Your task is to copy every line of the entries that contains "gegen".

* * * * * * *

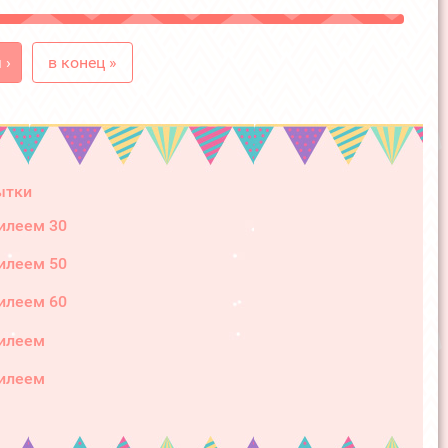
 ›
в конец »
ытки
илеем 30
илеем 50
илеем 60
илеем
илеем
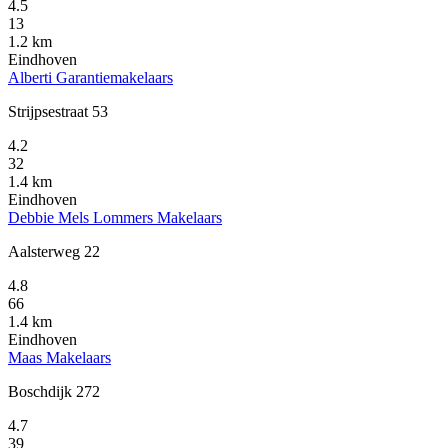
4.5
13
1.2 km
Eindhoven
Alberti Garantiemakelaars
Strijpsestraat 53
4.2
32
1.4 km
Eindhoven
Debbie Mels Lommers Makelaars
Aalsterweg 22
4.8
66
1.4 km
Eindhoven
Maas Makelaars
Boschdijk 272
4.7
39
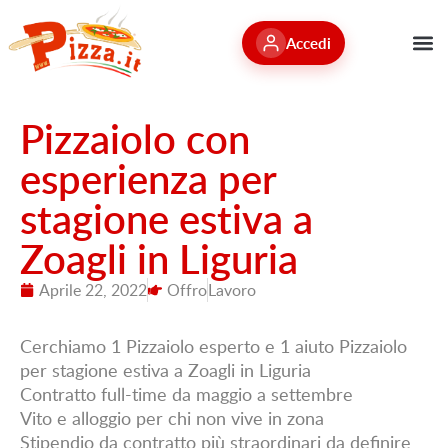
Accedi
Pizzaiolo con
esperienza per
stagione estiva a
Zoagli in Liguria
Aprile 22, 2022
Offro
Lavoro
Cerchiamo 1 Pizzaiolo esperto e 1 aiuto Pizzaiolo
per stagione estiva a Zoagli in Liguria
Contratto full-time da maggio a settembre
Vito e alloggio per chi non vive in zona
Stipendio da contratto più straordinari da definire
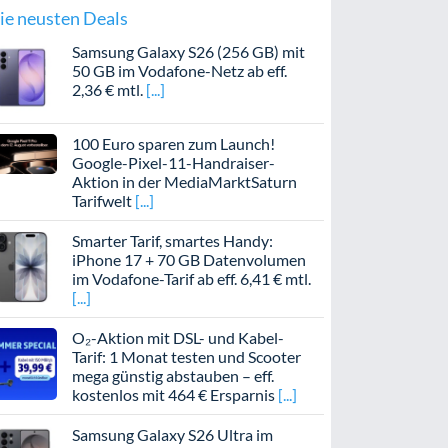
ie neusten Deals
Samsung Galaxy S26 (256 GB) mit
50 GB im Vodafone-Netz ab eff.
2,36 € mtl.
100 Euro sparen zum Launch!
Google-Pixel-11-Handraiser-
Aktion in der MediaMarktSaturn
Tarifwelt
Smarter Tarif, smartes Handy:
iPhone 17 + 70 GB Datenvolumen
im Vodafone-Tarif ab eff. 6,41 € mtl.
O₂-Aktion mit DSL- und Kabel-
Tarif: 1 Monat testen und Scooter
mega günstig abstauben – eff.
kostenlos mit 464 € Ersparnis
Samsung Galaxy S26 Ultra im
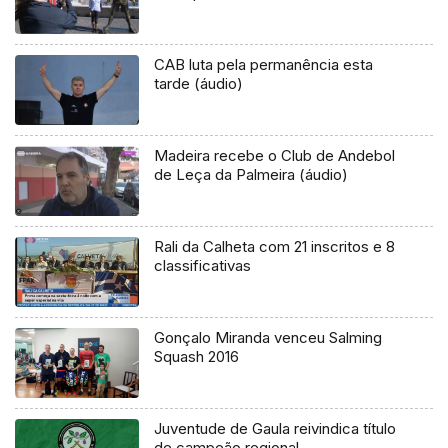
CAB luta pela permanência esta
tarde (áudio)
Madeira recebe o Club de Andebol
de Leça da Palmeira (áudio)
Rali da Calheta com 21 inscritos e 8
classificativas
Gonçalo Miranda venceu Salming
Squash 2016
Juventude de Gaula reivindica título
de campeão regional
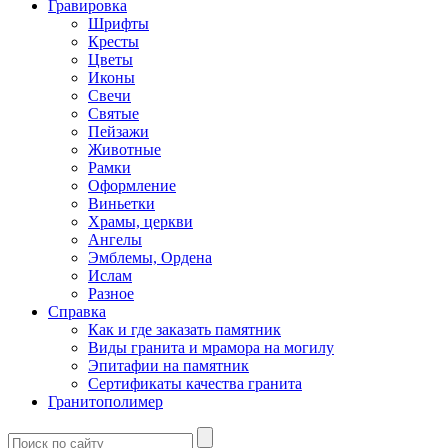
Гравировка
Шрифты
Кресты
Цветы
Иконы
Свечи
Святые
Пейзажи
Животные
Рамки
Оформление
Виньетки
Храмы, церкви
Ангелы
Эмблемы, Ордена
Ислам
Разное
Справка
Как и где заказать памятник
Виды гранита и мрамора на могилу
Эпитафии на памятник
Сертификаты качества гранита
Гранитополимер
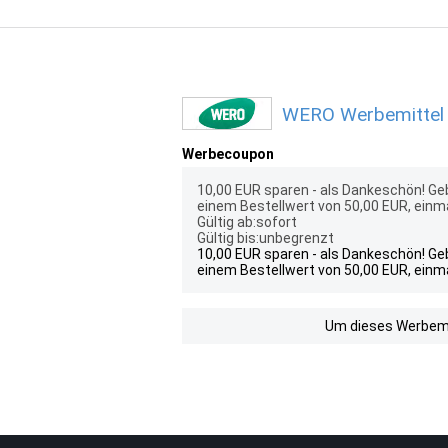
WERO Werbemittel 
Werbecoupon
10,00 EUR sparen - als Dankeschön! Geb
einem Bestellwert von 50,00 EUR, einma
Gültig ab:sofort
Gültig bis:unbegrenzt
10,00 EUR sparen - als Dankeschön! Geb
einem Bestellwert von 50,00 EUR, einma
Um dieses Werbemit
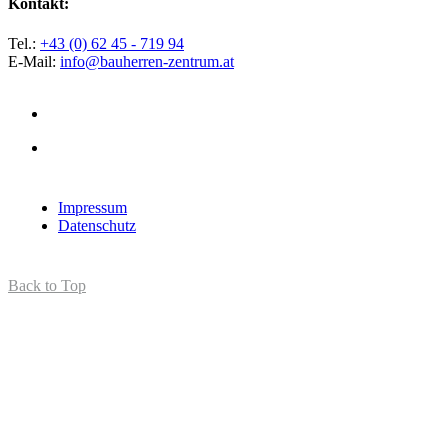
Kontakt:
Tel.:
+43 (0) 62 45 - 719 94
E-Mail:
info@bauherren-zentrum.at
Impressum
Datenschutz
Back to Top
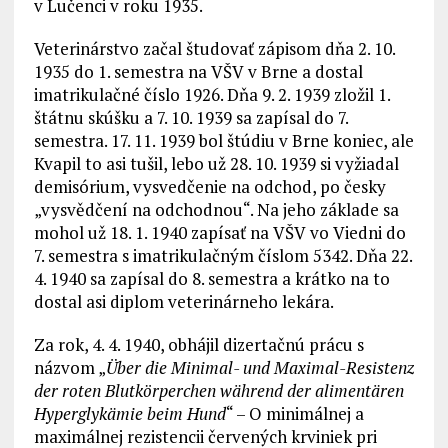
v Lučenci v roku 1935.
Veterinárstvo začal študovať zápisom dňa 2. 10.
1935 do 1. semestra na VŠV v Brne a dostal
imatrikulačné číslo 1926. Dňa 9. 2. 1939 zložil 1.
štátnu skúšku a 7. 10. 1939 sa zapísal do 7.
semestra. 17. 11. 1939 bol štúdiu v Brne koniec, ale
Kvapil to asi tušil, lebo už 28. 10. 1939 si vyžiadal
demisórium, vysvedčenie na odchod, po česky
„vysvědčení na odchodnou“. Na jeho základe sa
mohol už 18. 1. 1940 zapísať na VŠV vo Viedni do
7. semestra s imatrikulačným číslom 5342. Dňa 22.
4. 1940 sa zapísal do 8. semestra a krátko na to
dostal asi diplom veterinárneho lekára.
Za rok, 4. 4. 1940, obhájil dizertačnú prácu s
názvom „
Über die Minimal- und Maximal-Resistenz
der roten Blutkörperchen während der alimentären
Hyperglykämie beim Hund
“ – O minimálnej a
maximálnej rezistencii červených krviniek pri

* * * * * * *

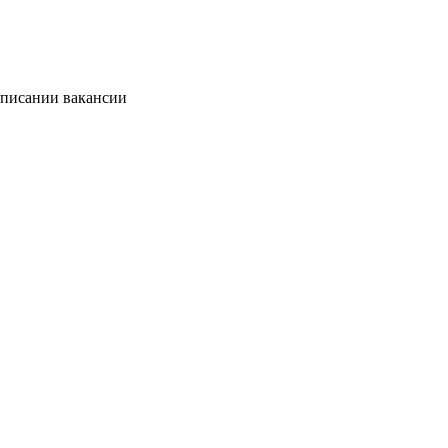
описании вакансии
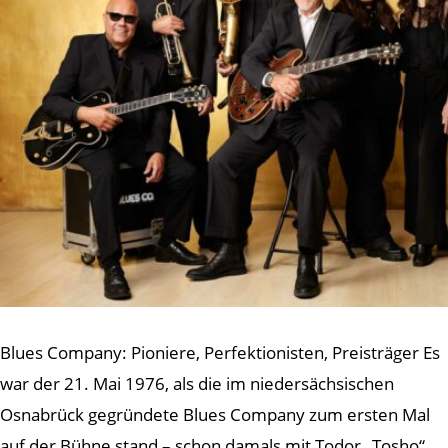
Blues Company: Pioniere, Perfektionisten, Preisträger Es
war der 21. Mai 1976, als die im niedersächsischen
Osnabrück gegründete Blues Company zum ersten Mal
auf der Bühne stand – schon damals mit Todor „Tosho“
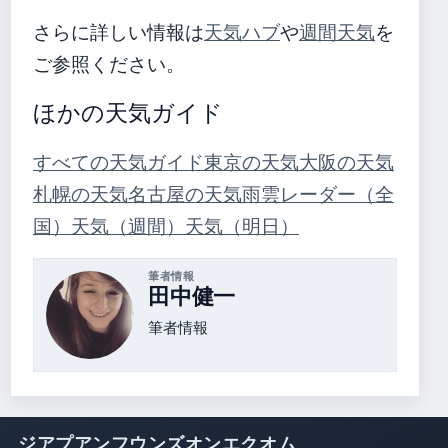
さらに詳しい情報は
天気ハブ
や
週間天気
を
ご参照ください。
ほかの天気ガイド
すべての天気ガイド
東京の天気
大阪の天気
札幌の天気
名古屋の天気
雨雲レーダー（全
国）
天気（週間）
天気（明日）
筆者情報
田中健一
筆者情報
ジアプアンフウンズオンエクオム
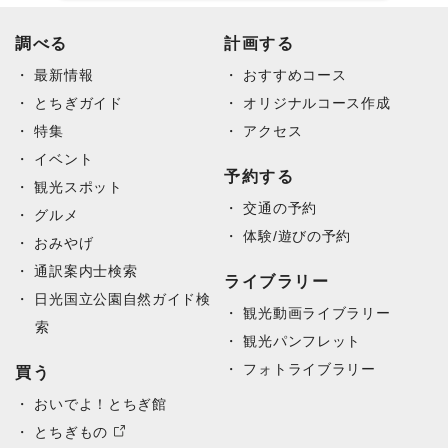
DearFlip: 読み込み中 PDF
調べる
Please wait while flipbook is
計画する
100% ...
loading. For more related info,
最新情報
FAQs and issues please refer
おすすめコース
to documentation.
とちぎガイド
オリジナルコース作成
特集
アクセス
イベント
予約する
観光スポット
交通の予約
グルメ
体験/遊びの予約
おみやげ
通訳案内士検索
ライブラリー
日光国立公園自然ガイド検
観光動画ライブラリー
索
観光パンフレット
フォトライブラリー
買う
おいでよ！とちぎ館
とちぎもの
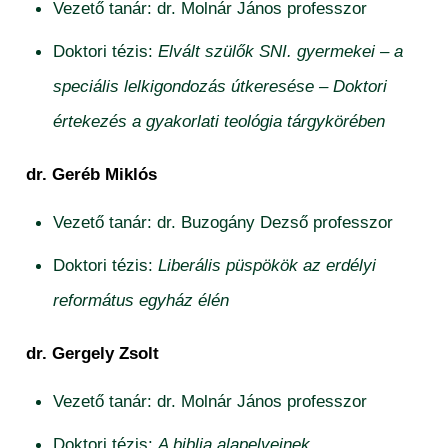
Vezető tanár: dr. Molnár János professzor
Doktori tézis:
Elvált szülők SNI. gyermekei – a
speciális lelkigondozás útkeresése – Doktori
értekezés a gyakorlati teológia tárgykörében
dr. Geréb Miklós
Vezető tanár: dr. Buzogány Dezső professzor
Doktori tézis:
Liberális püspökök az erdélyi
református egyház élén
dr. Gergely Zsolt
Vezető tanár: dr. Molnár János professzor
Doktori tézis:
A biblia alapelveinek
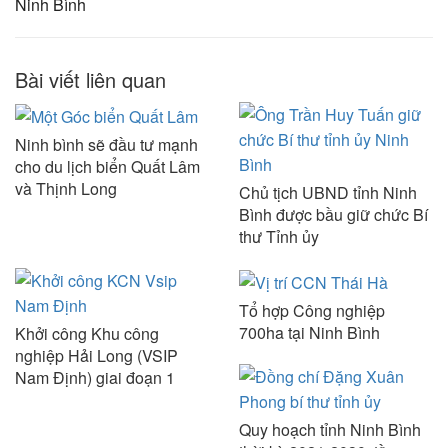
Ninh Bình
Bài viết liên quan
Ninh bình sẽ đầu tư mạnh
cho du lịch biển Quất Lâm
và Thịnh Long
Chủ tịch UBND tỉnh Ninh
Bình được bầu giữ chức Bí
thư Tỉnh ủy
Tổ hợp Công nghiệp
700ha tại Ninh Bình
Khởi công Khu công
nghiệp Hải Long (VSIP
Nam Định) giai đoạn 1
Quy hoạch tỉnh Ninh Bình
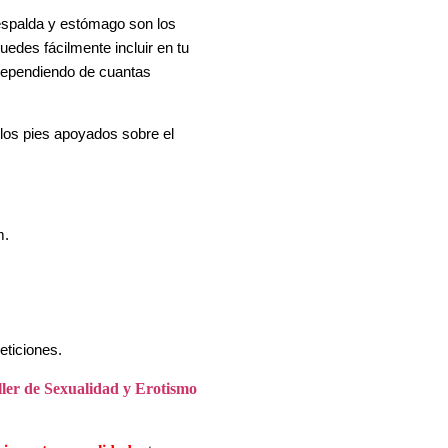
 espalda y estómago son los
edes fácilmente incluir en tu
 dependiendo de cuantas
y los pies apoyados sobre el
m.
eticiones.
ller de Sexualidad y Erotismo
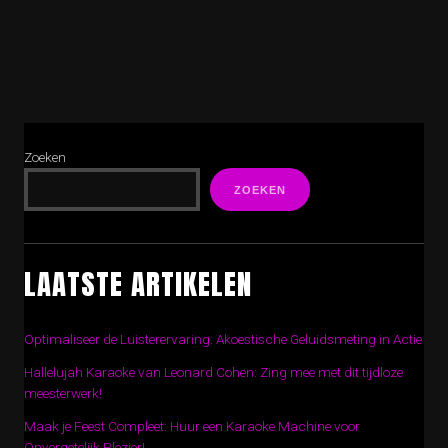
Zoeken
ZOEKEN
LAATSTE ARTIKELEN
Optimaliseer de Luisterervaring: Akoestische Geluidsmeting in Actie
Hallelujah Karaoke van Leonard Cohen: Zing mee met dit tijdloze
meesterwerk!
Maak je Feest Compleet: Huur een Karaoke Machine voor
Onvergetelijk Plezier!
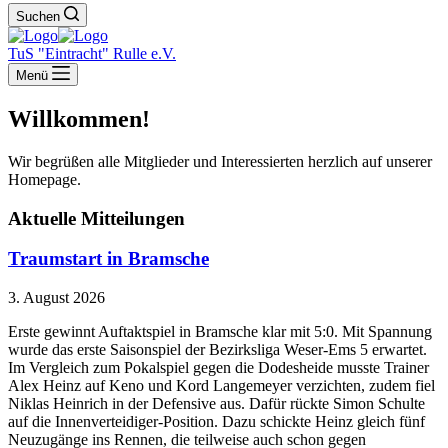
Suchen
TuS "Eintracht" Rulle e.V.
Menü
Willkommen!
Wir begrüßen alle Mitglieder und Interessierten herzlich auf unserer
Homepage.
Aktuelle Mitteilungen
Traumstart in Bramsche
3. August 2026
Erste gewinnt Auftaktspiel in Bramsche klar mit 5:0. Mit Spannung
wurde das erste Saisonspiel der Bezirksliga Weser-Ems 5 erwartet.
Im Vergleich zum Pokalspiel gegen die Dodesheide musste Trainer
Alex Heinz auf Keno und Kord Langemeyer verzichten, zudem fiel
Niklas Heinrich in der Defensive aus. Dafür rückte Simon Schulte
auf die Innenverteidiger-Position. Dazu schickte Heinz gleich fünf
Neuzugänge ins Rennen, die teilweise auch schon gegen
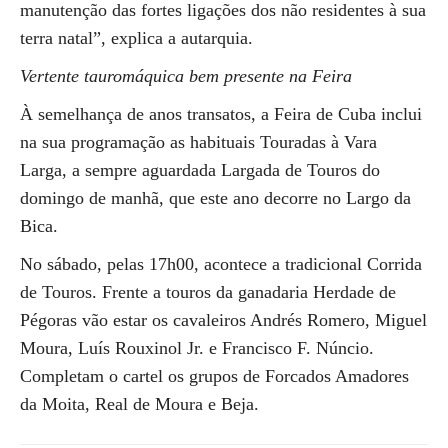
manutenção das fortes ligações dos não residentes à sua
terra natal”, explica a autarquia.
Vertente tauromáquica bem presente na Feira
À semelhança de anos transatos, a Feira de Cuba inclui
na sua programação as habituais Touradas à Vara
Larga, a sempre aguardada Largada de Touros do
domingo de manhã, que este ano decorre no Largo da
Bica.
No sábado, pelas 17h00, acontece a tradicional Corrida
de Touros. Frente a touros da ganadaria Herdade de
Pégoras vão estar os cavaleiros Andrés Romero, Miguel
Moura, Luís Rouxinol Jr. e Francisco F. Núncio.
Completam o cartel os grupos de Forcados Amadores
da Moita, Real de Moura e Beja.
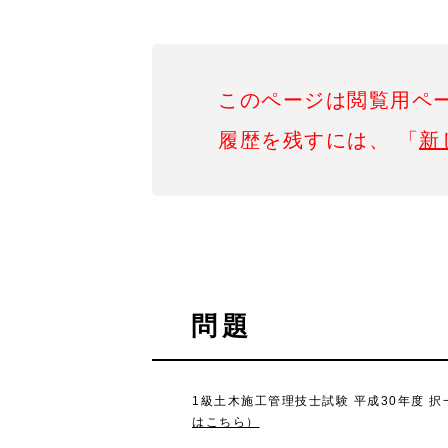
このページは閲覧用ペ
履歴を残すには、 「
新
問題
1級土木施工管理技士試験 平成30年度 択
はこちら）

* * * * * * *

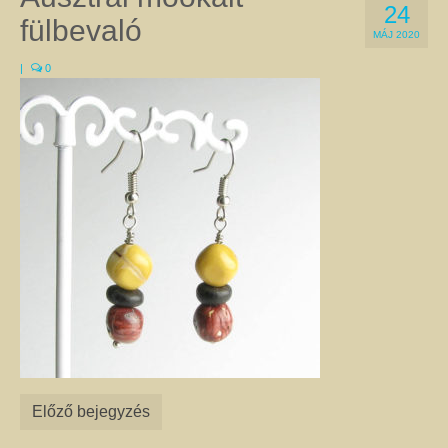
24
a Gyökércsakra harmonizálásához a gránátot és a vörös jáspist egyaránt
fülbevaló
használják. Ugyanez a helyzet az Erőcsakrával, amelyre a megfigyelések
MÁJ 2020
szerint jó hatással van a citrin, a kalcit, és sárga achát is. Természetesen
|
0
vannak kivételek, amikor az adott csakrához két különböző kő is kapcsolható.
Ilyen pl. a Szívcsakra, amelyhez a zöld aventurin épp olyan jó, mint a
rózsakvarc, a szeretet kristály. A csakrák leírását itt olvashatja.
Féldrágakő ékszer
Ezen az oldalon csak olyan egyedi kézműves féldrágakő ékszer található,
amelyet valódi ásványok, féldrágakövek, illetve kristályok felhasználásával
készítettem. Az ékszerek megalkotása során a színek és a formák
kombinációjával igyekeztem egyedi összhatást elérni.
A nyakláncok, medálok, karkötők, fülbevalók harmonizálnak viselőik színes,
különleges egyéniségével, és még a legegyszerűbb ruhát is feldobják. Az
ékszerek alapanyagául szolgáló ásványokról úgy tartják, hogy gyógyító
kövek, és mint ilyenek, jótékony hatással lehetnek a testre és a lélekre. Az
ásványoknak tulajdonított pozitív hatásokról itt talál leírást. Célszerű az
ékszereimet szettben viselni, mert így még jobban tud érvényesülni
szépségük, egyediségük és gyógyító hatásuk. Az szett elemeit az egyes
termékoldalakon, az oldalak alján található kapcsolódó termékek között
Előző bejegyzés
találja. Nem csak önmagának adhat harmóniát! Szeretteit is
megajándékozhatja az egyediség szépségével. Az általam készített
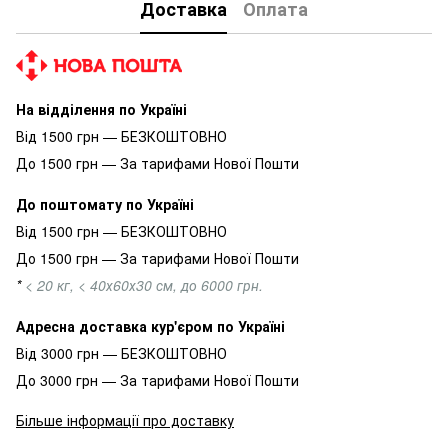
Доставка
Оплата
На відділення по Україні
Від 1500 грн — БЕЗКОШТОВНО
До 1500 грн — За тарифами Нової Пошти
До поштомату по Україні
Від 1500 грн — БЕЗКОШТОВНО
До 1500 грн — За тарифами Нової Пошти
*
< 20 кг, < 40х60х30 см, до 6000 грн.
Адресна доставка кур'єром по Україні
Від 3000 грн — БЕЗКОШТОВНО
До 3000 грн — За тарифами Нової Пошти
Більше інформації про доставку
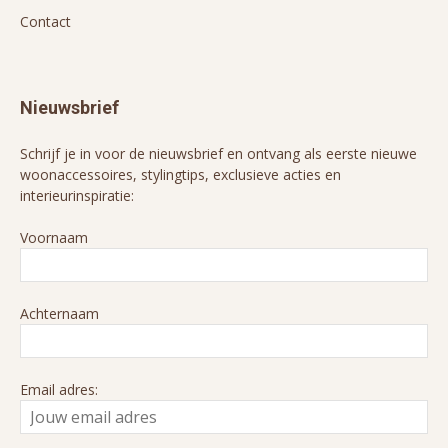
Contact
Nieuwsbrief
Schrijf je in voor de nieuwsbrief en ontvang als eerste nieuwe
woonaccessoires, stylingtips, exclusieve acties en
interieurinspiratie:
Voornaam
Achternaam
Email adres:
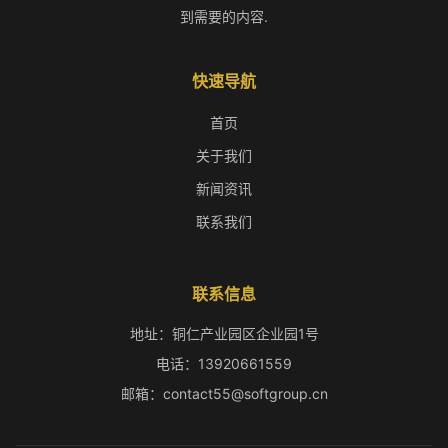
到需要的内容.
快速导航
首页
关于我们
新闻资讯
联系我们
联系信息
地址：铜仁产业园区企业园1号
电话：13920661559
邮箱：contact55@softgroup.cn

* * * * * * *

**Exercise answer:**
Im Vergleich zum Pokalspiel gegen die Dodesheide musste Trainer
Neuzugänge ins Rennen, die teilweise auch schon gegen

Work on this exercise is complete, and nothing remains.